Il y a quelques mois je suis aller voir un documentaire au cinéma au sujet des vietnamiens envoyés en France pendant la seconde guerre mondiale pour remplacer la main d’œuvre française qui pendant ce temps là attendait les allemands sur la ligne Maginot. Très rapidement ils furent utilisé comme main d’œuvre bon marché par le régime de Vichy. La bonne blague bien douteuse, c’est qu’ils sont restés jusque dans les années 60 / 70 avant que la bureaucratie française se rappelle que ces gens existaient, pour être ensuite emmerdés par le régime Vietnamien qui les prenait pour des traîtres. Mais tel n’est pas le sujet de ce billet et je digresse une nouvelle fois. Il se trouve que dans cet excellent documentaire, la narration est parfois entre coupée de séquences de marionnettes racontant le supplice de ces gars dont la grande poésie est rehaussée par le fait que ces marionnettes se meuvent sur l’eau, actionnée en sous marin (ou presque) par des marionnettistes hydrophiles. Art ancestrale au Vietnam, d’après ce que j’ai lu, les séquences du documentaire étaient en plus magnifiquement filmées au ras de l’eau.

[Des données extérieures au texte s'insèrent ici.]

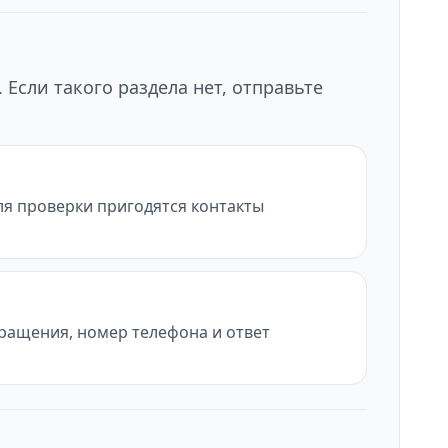
Если такого раздела нет, отправьте
ля проверки пригодятся контакты
бращения, номер телефона и ответ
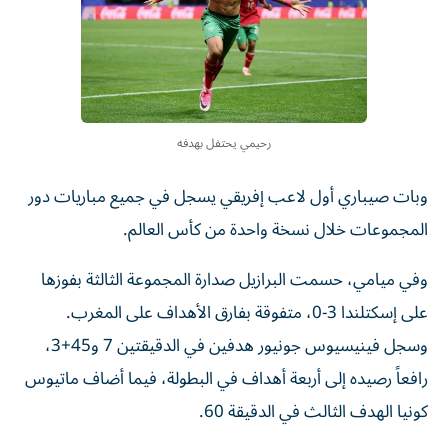
رحيمي يحتفل بهدفه
وبات صيباري أول لاعب إفريقي يسجل في جميع مباريات دور
المجموعات خلال نسخة واحدة من كأس العالم.
وفي ميامي، حسمت البرازيل صدارة المجموعة الثالثة بفوزها
على إسكتلندا 3-0، متفوقة بفارق الأهداف على المغرب.
وسجل فينيسيوس جونيور هدفين في الدقيقتين 7 و45+3،
رافعاً رصيده إلى أربعة أهداف في البطولة، فيما أضاف ماتيوس
كونيا الهدف الثالث في الدقيقة 60.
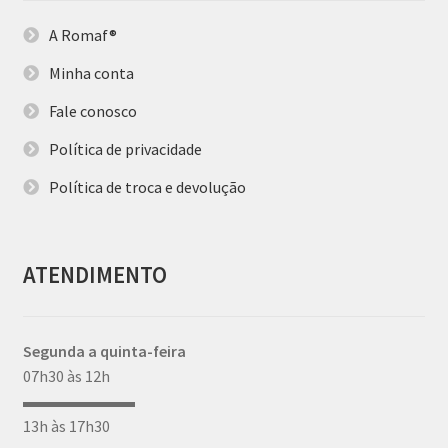
A Romaf®
Minha conta
Fale conosco
Política de privacidade
Política de troca e devolução
ATENDIMENTO
Segunda a quinta-feira
07h30 às 12h
▬▬▬▬▬▬▬
13h às 17h30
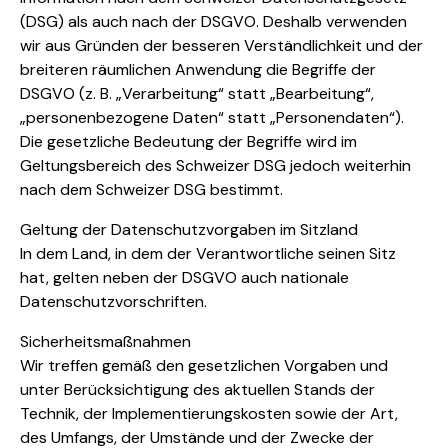
(DSG) als auch nach der DSGVO. Deshalb verwenden
wir aus Gründen der besseren Verständlichkeit und der
breiteren räumlichen Anwendung die Begriffe der
DSGVO (z. B. „Verarbeitung“ statt „Bearbeitung“,
„personenbezogene Daten“ statt „Personendaten“).
Die gesetzliche Bedeutung der Begriffe wird im
Geltungsbereich des Schweizer DSG jedoch weiterhin
nach dem Schweizer DSG bestimmt.
Geltung der Datenschutzvorgaben im Sitzland
In dem Land, in dem der Verantwortliche seinen Sitz
hat, gelten neben der DSGVO auch nationale
Datenschutzvorschriften.
Sicherheitsmaßnahmen
Wir treffen gemäß den gesetzlichen Vorgaben und
unter Berücksichtigung des aktuellen Stands der
Technik, der Implementierungskosten sowie der Art,
des Umfangs, der Umstände und der Zwecke der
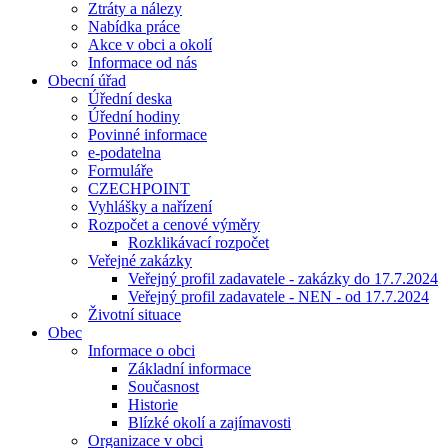
Ztráty a nálezy
Nabídka práce
Akce v obci a okolí
Informace od nás
Obecní úřad
Úřední deska
Úřední hodiny
Povinné informace
e-podatelna
Formuláře
CZECHPOINT
Vyhlášky a nařízení
Rozpočet a cenové výměry
Rozklikávací rozpočet
Veřejné zakázky
Veřejný profil zadavatele - zakázky do 17.7.2024
Veřejný profil zadavatele - NEN - od 17.7.2024
Životní situace
Obec
Informace o obci
Základní informace
Současnost
Historie
Blízké okolí a zajímavosti
Organizace v obci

Je suis ressorti de ce film en ayant oublié dans la demi-heure les trois quarts des données géopolitiques et sociologiques mais en conservant une image très précise de ces séquences de marionnettes. A la première occasion, j’en parle donc de manière enthousiaste à mon référent vietnamien, m’sieur K.N. Tran de Saint Cloud, Hauts de Seine, qui, tout parisien qu’il est, me lâche un : « meuh c’est un truc pour touristes tes marionnettes sur l’eau ». Pfff, ce garçon n’a décidément pas conservé une âme d’enfant, là quelque part entre son aorte et son poumon gauche. Surtout qu’il y a une très jolie explication à la naissance de cette forme de théâtre puisqu’elle est apparue dans les villages pendant la saison des pluies où la plupart des endroits du village étaient inondés. Il n’y avait du coup plus d’autres possibilités pour se divertir avec les marionnettes que de tirer partie de cette abondance d’eau. Et là vous me dites : et pourquoi qu’y zont pas fait du water polo, plutôt ?
Je vous ignore.
Loin de me laisser déstabiliser par la remarque toute parisienne de mon référent, lors de mon deuxième après midi à Hanoi, je vais donc m’acheter un billet pour la représentation de 20h au théâtre Thang Long, juste en face du lac Hoan Kiem où une tortue magique sorti une épée dans l’eau, à moins que ce soit l’épée qui était magique. Je vous balance les anecdotes légendaires en vrac. Vous serez bien capable de les ranger. Un peu avant l’heure dite, j’arrive au théâtre en grande tenue de soirée : polo blanc de Mission Street, Pondichéry, pantalon « baroudeur » non repassé et chaussures de marche « poussière d’Inde » . C’est que ce soir on va au théâââtre. S’agit pas de venir habillé comme un plouc. Enfin, ceci dit, au vu des trois cars de touristes en short, T-Shirt, claquettes qui faisaient la queue, j’étais bien le seul à avoir des prétentions vestimentaires. Ça, c’est bien les touristes. On leur fout de l’art ancestrale dans le groin et ils te bouffent ça comme s’ils étaient au KFC.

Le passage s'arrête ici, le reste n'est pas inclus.